Microbe detection using STD multiplex real-time PCR and culture methods. Real-time PCR was performed to detect eight STD-related microorganisms: Mycoplasma hominis, Ureaplasma parvum, Ureaplasma urealyticum, Gardnerella vaginalis, C. trachomatis, N. gonorrhoeae, Trichomonas vaginalis, and Candida albicans. Nucleic acid was extracted from the vaginal fluid using a MagNA Pure 96 (Roche Diagnostics, Germany). Multiplex real-time PCR was performed on a CFX96 real-time PCR detection system (CFX96; Bio-Rad, USA) using the following PCR conditions: primary denaturation at 95°C for 15 minutes; 50 cycles of denaturation at 95°C for 30 seconds, annealing at 60°C for 1 minute, and extension at 72°C for 30 seconds; final cooling down at 55°C for 30 seconds. Then, STD diagnosis was performed as previously reported and interpreted as positive or negative (Kriesel et al. 2016). Microorganisms were also cultured for conventional identification using a sterile transport swab with agar gel (COPAN, Brescia, Italy). Only cultures with a growth of ≥ 1.5 × 103 colony-forming unit (CFU)/ml were considered positive.

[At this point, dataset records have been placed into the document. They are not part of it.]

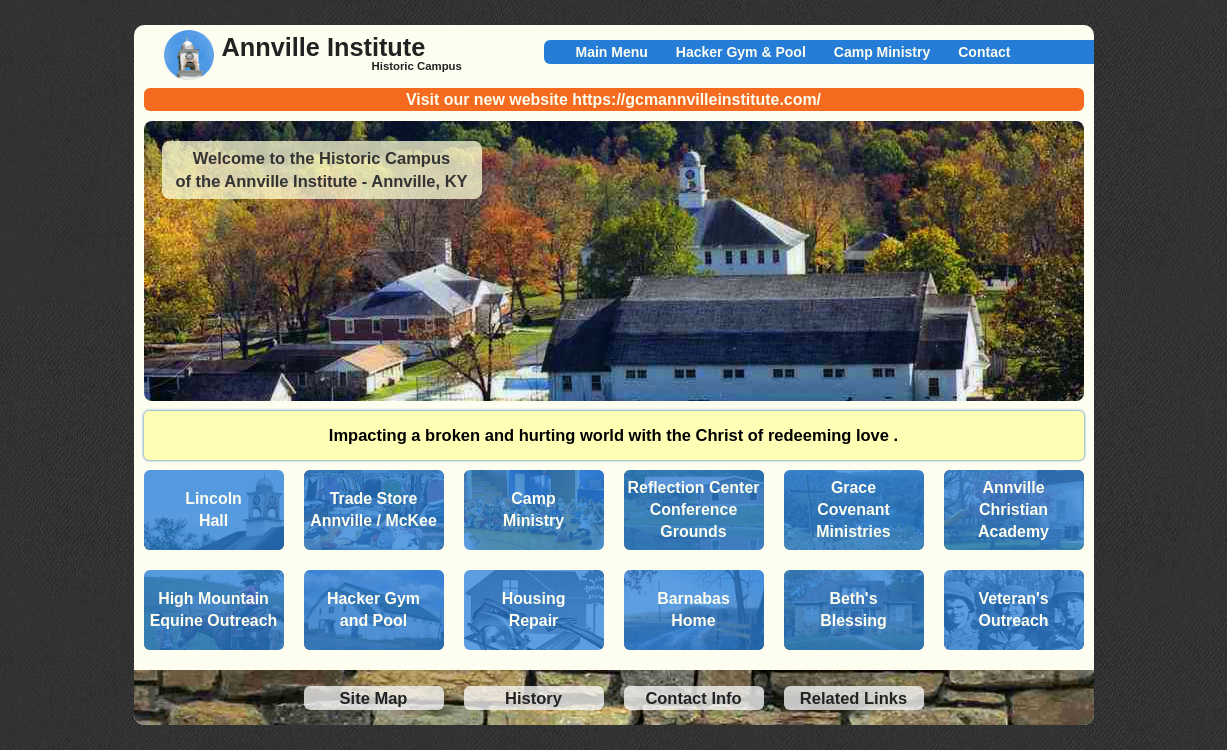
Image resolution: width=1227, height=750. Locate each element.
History (533, 698)
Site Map (374, 698)
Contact (984, 52)
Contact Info (693, 698)
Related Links (853, 698)
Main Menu (612, 52)
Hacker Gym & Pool (741, 52)
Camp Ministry (882, 52)
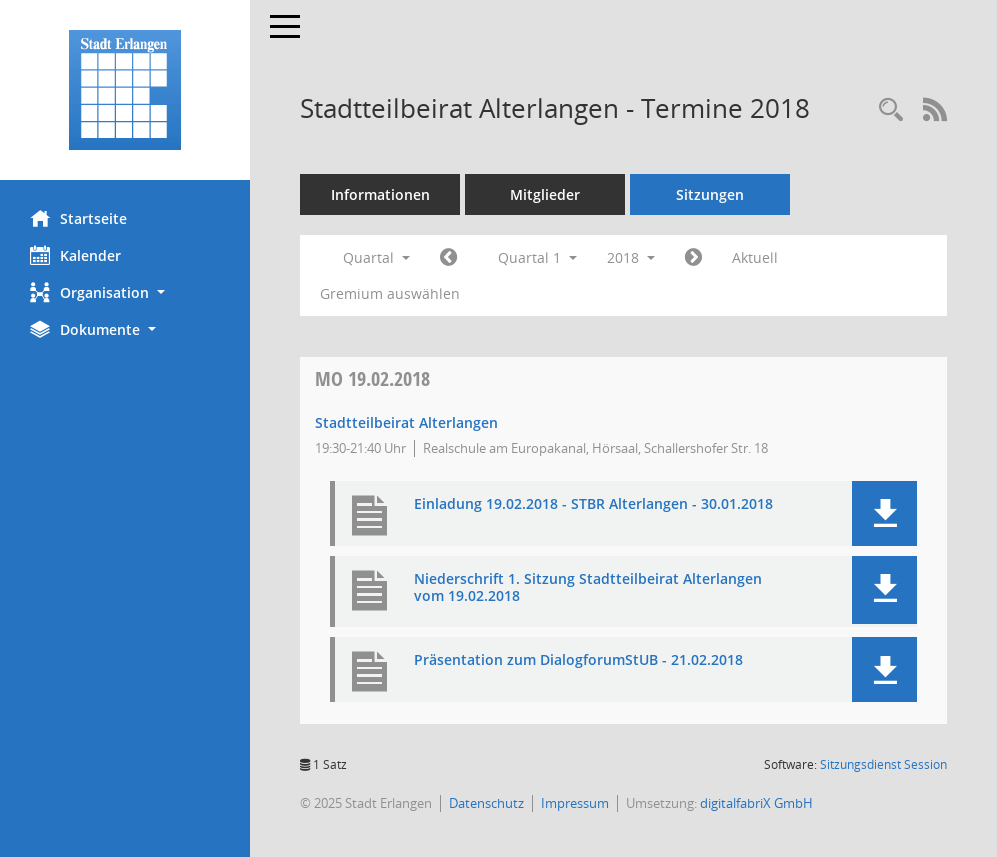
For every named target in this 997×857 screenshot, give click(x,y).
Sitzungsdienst (883, 764)
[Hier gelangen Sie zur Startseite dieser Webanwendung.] (125, 90)
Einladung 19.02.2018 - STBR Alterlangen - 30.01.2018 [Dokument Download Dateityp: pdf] (593, 504)
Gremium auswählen (390, 293)
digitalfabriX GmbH (756, 803)
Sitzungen (710, 194)
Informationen (380, 194)
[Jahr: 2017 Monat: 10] (448, 258)
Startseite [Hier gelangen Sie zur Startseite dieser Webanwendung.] (78, 218)
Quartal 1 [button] (537, 257)
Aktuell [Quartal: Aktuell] (755, 257)
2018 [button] (631, 257)
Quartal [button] (376, 257)
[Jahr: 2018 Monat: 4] (693, 258)
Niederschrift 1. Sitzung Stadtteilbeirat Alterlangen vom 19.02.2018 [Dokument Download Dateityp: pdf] (588, 588)
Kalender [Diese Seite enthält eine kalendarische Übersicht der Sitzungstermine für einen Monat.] (75, 255)
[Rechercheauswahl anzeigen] (891, 110)
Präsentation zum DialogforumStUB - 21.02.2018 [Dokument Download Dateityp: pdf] (578, 660)
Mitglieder (545, 194)
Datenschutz (486, 803)
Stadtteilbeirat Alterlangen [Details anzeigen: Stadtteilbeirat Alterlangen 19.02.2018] (406, 422)
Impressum (575, 803)
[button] (125, 292)
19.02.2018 (372, 378)
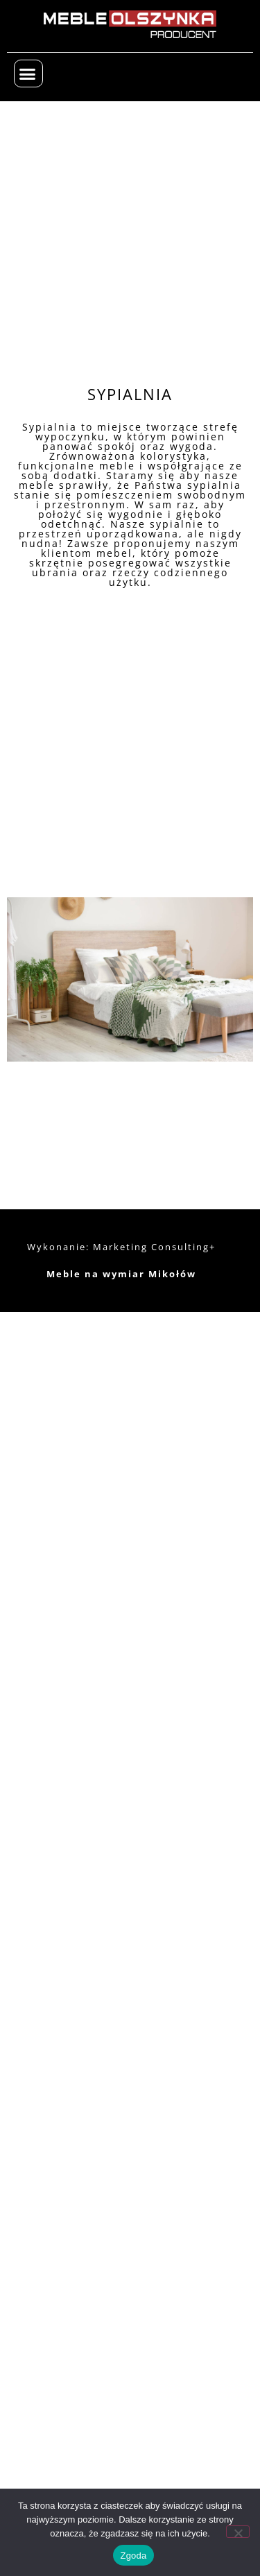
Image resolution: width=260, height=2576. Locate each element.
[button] (28, 73)
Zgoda (133, 2555)
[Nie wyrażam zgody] (238, 2531)
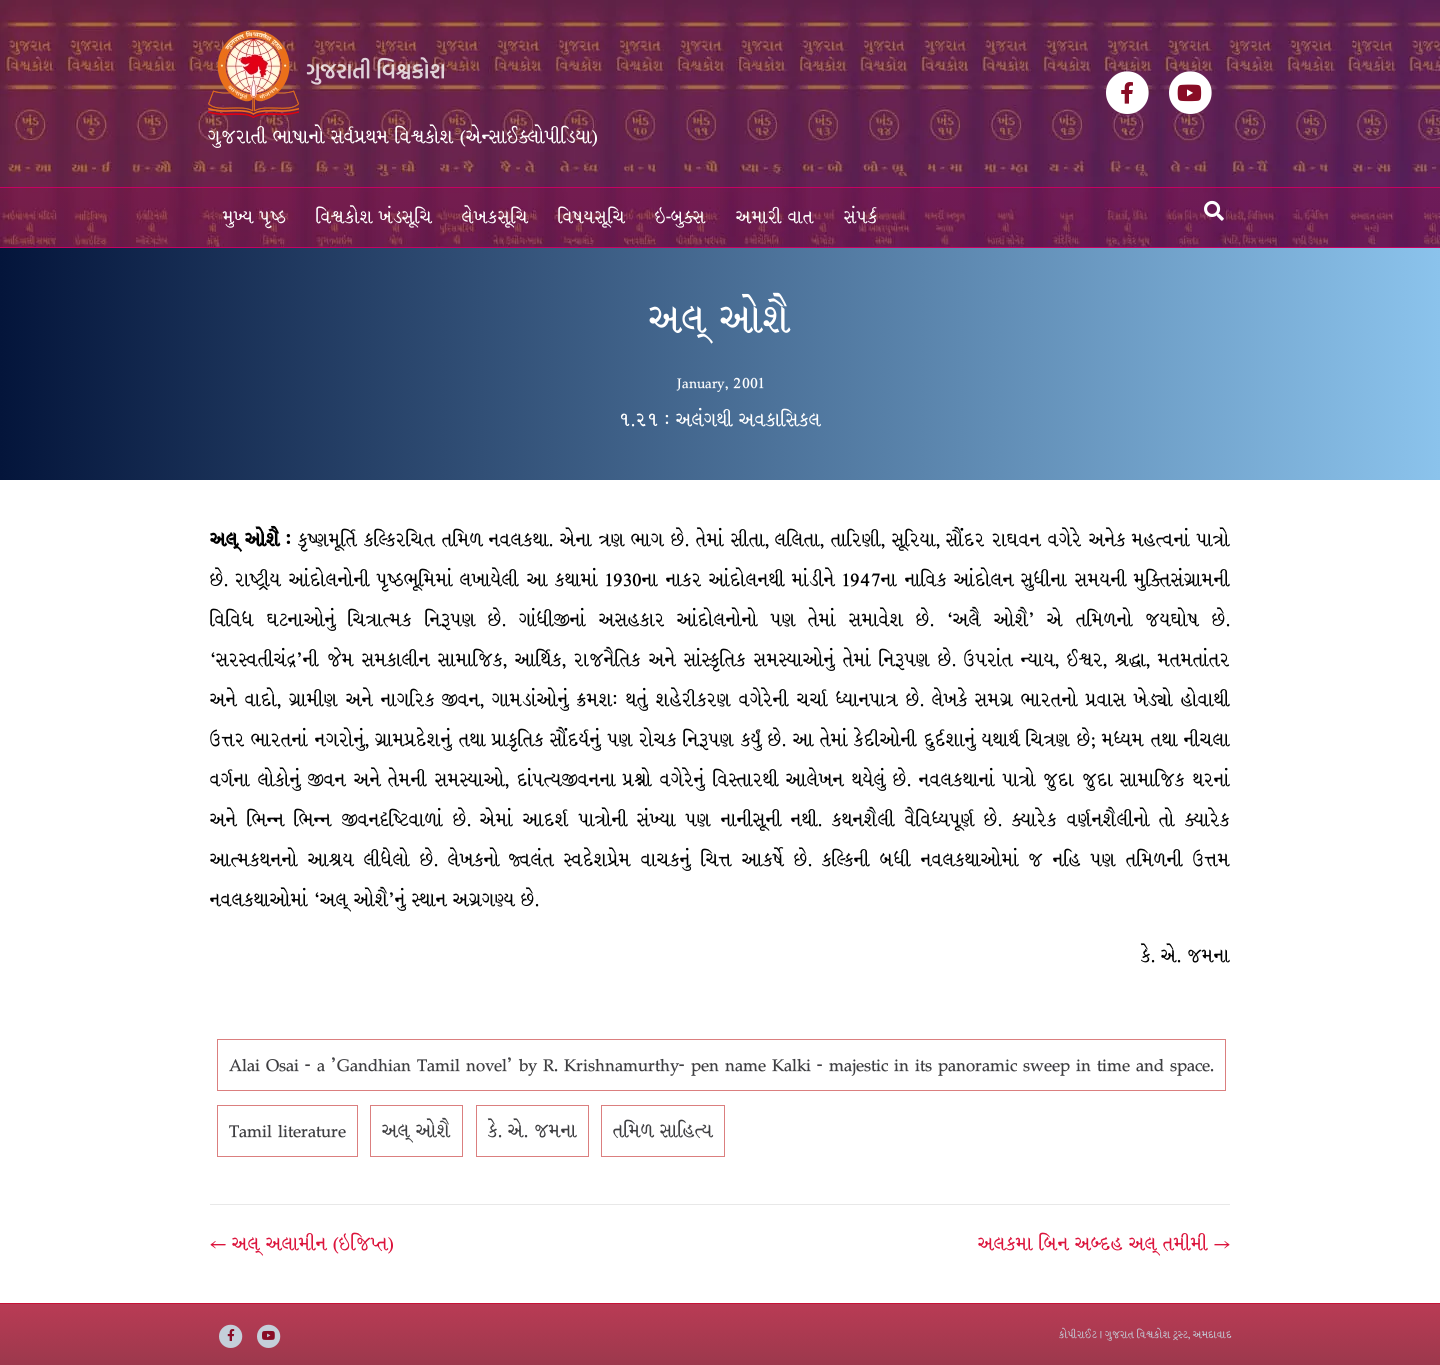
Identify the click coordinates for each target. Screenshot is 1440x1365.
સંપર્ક (861, 217)
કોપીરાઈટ (1078, 1334)
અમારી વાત (775, 217)
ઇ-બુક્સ (680, 217)
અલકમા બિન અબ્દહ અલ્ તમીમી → (1104, 1244)
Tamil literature (287, 1131)
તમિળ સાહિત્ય (663, 1131)
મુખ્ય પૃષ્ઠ (254, 217)
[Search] (1214, 211)
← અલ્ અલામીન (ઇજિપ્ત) (302, 1244)
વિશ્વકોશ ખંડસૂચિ (374, 217)
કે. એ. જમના (532, 1131)
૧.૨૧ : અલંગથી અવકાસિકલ (720, 420)
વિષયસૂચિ (591, 217)
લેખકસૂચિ (495, 217)
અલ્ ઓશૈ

PCR amplification of 16S rRNA genes. 1 ml of vaginal secretion diluted with saline solution was transferred in a Lysing Matrix B tube with 0.1-mm-diameter glass beads (MP Biomedicals, USA). Bead beating was carried out using a FastPrep-24 5G instrument (MP Biomedicals, USA) at a speed of 6.0 m/s for 30 seconds. The V4 region of the 16S rRNA gene was amplified using primers containing overhang sequences compatible with the Illumina Nextera XT index. The forward primer sequence was 515F (5’-TCGTCGGCAGCGTCAGATGTGTATAAGAGACAGGTGC-CAGCMGCCGCGGTAA-3’), and the reverse was 806R (5’-GTCTCGTGGGCTCGGAGATGTGTATAAGA-GACAGGGACTACHVGGGTWTCTAAT-3’). Among the 515F and 806R primer sequences, the first 33 and 34 sequences are overhang sequences, and the sequences connected by dashes are V4 locus-specific sequences. Moreover, this primer set was designed to specifically amplify from 515 bp to 806 bp of the 16S rRNA gene. Accordingly, the expected size of the PCR product was confirmed by gel electrophoresis as 359 bp, and in the case of the template-free control, it was confirmed that the target sequence was not amplified after PCR. All PCR reactions were carried out using a 2X KAPA HiFi HotStart ReadyMix (Kapa Biosystems, USA). The final volume of each sample was 25 µl; 12.5 µl of 2X KAPA HiFi HotStart ReadyMix reagent, 5 µl of each primer at a concentration of 1 µM, and 2.5 µl (5 ng/µl) of template DNA. Reactions were run with the following cycling parameters: initial denaturation at 95°C for 3 min; 25 cycles of 95°C for 30 s, 55°C for 30 s, 72°C for 30 s; and a final extension at 72°C for 5 min.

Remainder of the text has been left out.